Maybe 2012 will be the end of the world. If the New Orleans Saints making it to the Super Bowl isn't a sign that it's the End Times, then I may lose faith in the apocalypse altogether.
It's impossible to describe how the people of this area have reacted to this one sporting event. On Monday, the Large Southern University where I work looked like it does on Ash Wednesday morning,* except about half the people who made it in were wearing black and gold. It has dominated the local papers every day. Fleur de lis earrings and hats and shirts and ties and pretty much anything else you can imagine are showing up everywhere. My hair stylist, who pretty much hates football, couldn't shut up about it. Actually, no one can shut up about it.
Picture from here
I am not immune. Even though I have become more circumspect in recent years where Big Sport is concerned, I have been a Saints fan since Archie Manning was the team's quarterback, long before I lived in this area. I liked them initially, not in spite of their keystone cop incompetence, but almost because of it. When I'm watching a team so bad that they inspire their fans to wear grocery bags over their heads, I feel I am among my people. Saints fans have always understood that winning is important, but passing a good time with good people is what really counts. The Saints have flirted with greatness before, but we always had faith that it wouldn't stick.
Somehow it all got more serious after the hurricane. A lot has been written about what the Saints have meant to New Orleans since Katrina. Some of it is probably even true. The players and coaches have carried a heavy load these last four years. What makes me respect them more is that they took it upon themselves. For the most part, the players welcomed the association, and gave their money, their time and their talent to creating something good to people who desperately needed something good.
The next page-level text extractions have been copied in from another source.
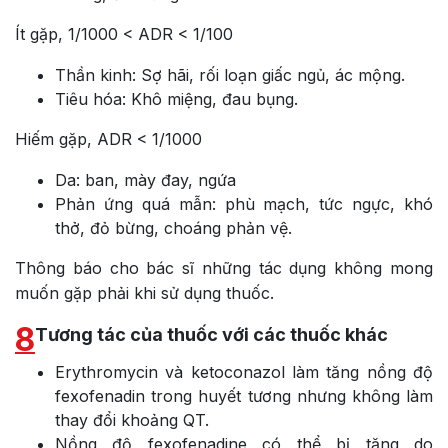
Ít gặp, 1/1000 < ADR < 1/100
Thần kinh: Sợ hãi, rối loạn giấc ngủ, ác mộng.
Tiêu hóa: Khô miệng, đau bụng.
Hiếm gặp, ADR < 1/1000
Da: ban, mày đay, ngứa
Phản ứng quá mẫn: phù mạch, tức ngực, khó
thở, đỏ bừng, choáng phản vệ.
Thông báo cho bác sĩ những tác dụng không mong
muốn gặp phải khi sử dụng thuốc.
8
Tương tác của thuốc với các thuốc khác
Erythromycin và ketoconazol làm tăng nồng độ
fexofenadin trong huyết tương nhưng không làm
thay đổi khoảng QT.
Nồng độ fexofenadine có thể bị tăng do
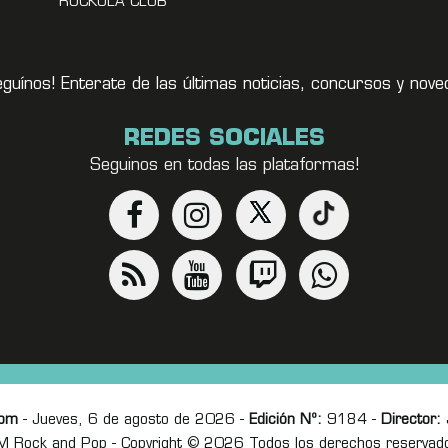
ROCKOLA CLUB
eguínos! Enterate de las últimas noticias, concursos y no
REDES SOCIALES
Seguinos en todas las plataformas!
com
- Jueves, 6 de agosto de 2026 -
Edición Nº:
9184 -
Director:
J
M Rock and Pop - Copyright © 2026 Todos los derechos reservad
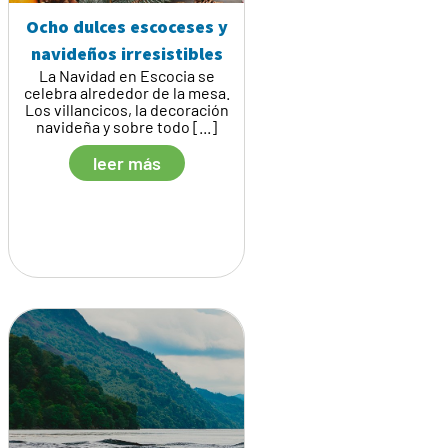
Ocho dulces escoceses y
navideños irresistibles
La Navidad en Escocia se
celebra alrededor de la mesa.
Los villancicos, la decoración
navideña y sobre todo [...]
leer más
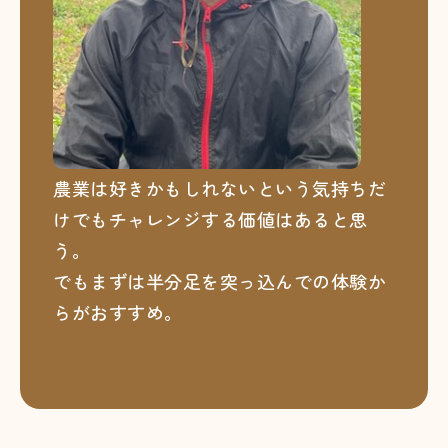
農業は好きかもしれないという気持ちだ
けでもチャレンジする価値はあると思
う。
でもまずは半分足を突っ込んでの体験か
らがおすすめ。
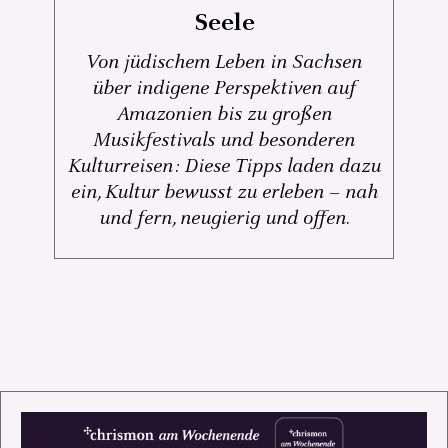
Seele
Von jüdischem Leben in Sachsen
über indigene Perspektiven auf
Amazonien bis zu großen
Musikfestivals und besonderen
Kulturreisen: Diese Tipps laden dazu
ein, Kultur bewusst zu erleben – nah
und fern, neugierig und offen.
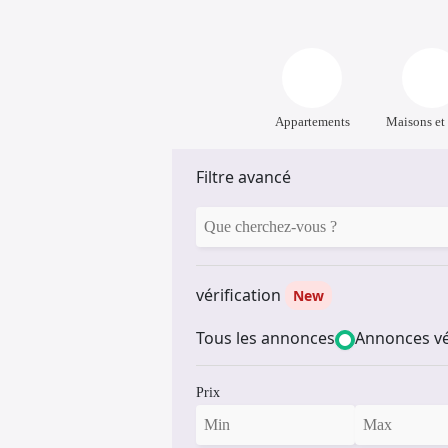
Appartements
Maisons et 
Filtre avancé
vérification
New
Tous les annonces
Annonces vé
Prix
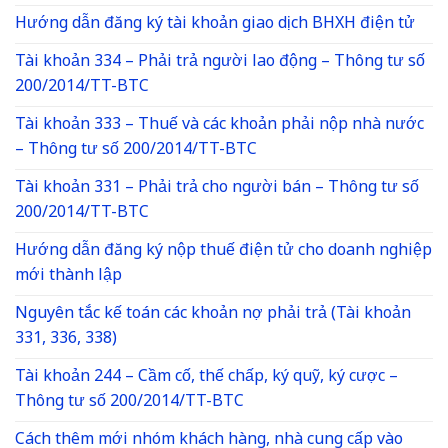
Hướng dẫn đăng ký tài khoản giao dịch BHXH điện tử
Tài khoản 334 – Phải trả người lao động – Thông tư số
200/2014/TT-BTC
Tài khoản 333 – Thuế và các khoản phải nộp nhà nước
– Thông tư số 200/2014/TT-BTC
Tài khoản 331 – Phải trả cho người bán – Thông tư số
200/2014/TT-BTC
Hướng dẫn đăng ký nộp thuế điện tử cho doanh nghiệp
mới thành lập
Nguyên tắc kế toán các khoản nợ phải trả (Tài khoản
331, 336, 338)
Tài khoản 244 – Cầm cố, thế chấp, ký quỹ, ký cược –
Thông tư số 200/2014/TT-BTC
Cách thêm mới nhóm khách hàng, nhà cung cấp vào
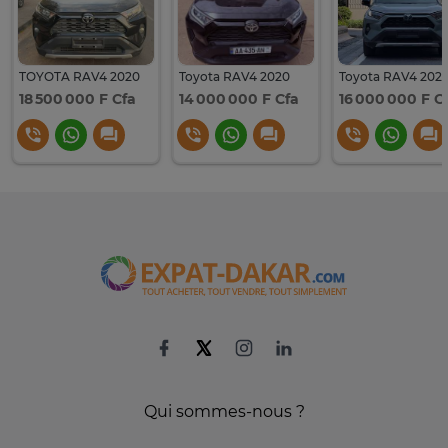
TOYOTA RAV4 2020
Toyota RAV4 2020
18 500 000 F Cfa
14 000 000 F Cfa
16 000 000 F C
Qui sommes-nous ?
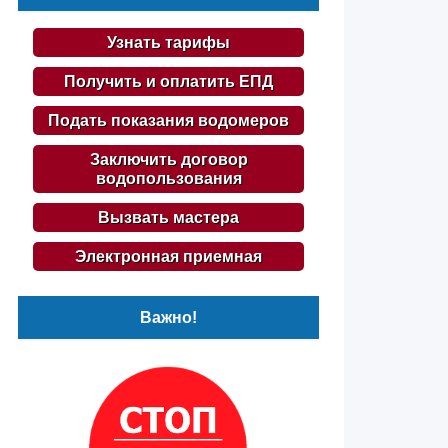
Узнать тарифы
Получить и оплатить ЕПД
Подать показания водомеров
Заключить договор
водопользования
Вызвать мастера
Электронная приемная
Важно!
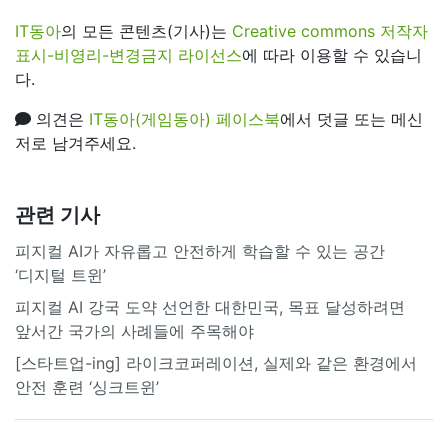
IT동아
의 모든 콘텐츠(기사)는
Creative commons 저작자
표시-비영리-변경금지 라이선스
에 따라 이용할 수 있습니
다.
의견은
IT동아(게임동아) 페이스북
에서 덧글 또는 메신
저로 남겨주세요.
관련 기사
피지컬 AI가 자유롭고 안전하게 학습할 수 있는 공간
‘디지털 트윈’
피지컬 AI 강국 도약 선언한 대한민국, 목표 달성하려면
앞서간 국가의 사례들에 주목해야
[스타트업-ing] 라이크코퍼레이션, 실제와 같은 환경에서
안전 훈련 ‘싱크트윈’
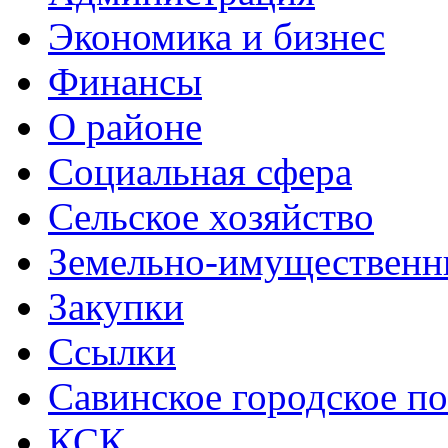
Экономика и бизнес
Финансы
О районе
Социальная сфера
Сельское хозяйство
Земельно-имущественн
Закупки
Ссылки
Савинское городское п
КСК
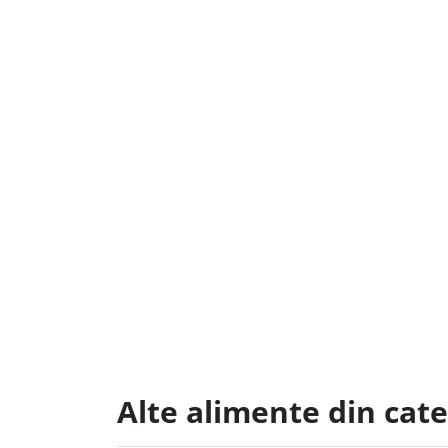
Alte alimente din cate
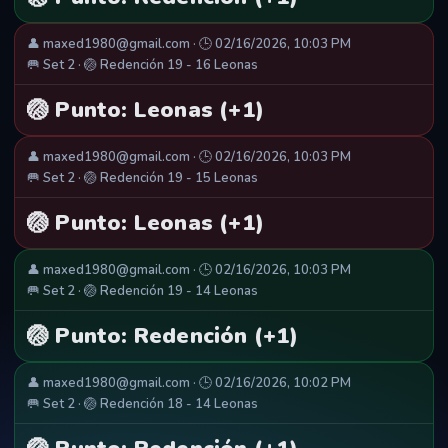
👤 maxed1980@gmail.com · 🕒 02/16/2026, 10:03 PM
🥅 Set 2 · 🏐 Redención 19 - 16 Leonas
🏐 Punto: Leonas (+1)
👤 maxed1980@gmail.com · 🕒 02/16/2026, 10:03 PM
🥅 Set 2 · 🏐 Redención 19 - 15 Leonas
🏐 Punto: Leonas (+1)
👤 maxed1980@gmail.com · 🕒 02/16/2026, 10:03 PM
🥅 Set 2 · 🏐 Redención 19 - 14 Leonas
🏐 Punto: Redención (+1)
👤 maxed1980@gmail.com · 🕒 02/16/2026, 10:02 PM
🥅 Set 2 · 🏐 Redención 18 - 14 Leonas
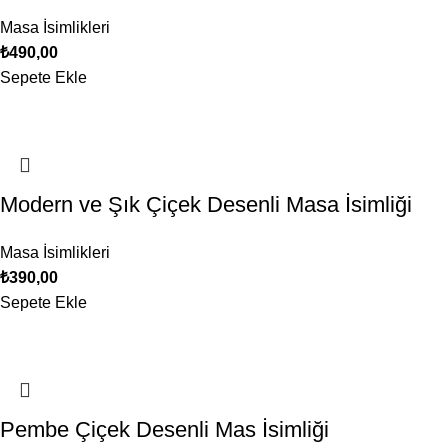
Masa İsimlikleri
₺
490,00
Sepete Ekle
Modern ve Şık Çiçek Desenli Masa İsimliği
Masa İsimlikleri
₺
390,00
Sepete Ekle
Pembe Çiçek Desenli Mas İsimliği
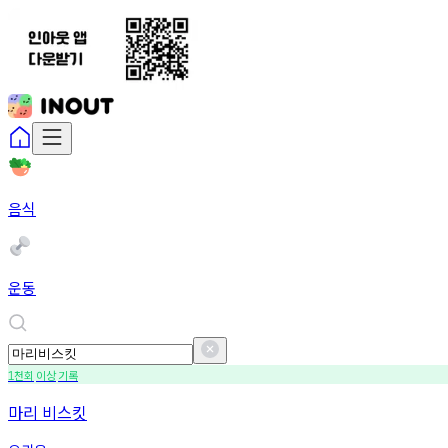
음식
운동
천회
이상
기록
1
마리 비스킷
Maybe the most miraculous thing the Saints have managed to do is redeem the Superdome. The Dome is as much a symbol of the city to area residents as the French Quarter, or drive-through daiquiri shops. After Katrina it became a symbol of despair, disillusionment and all that was lost. Many people thought it should be demolished. For most of the rest of us it was going to be an enormous, painful reminder of a time we would rather forget, impossible to miss on a drive into downtown New Orleans. This past Sunday it was the place we most wanted to be, and the pain was blasted away in the roar of the 72,000 faithful, screaming and crying with joy for a day they never thought would come.
There are a lot of reasons why the Saints probably shouldn't win the Super Bowl. Many of them are the same reasons they were not going to defeat Minnesota on Sunday. And everyone's luck runs out sooner or later. But I wouldn't bet against them. And win or lose, with the Saints in the Super Bowl a little over a week before Mardi Gras, the Gulf Coast will be rocking it like a hurricane. It should be a weekend to remember.
*Ash Wednesday is the day after Mardi Gras. The university doesn't even try to have classes until after noon that day.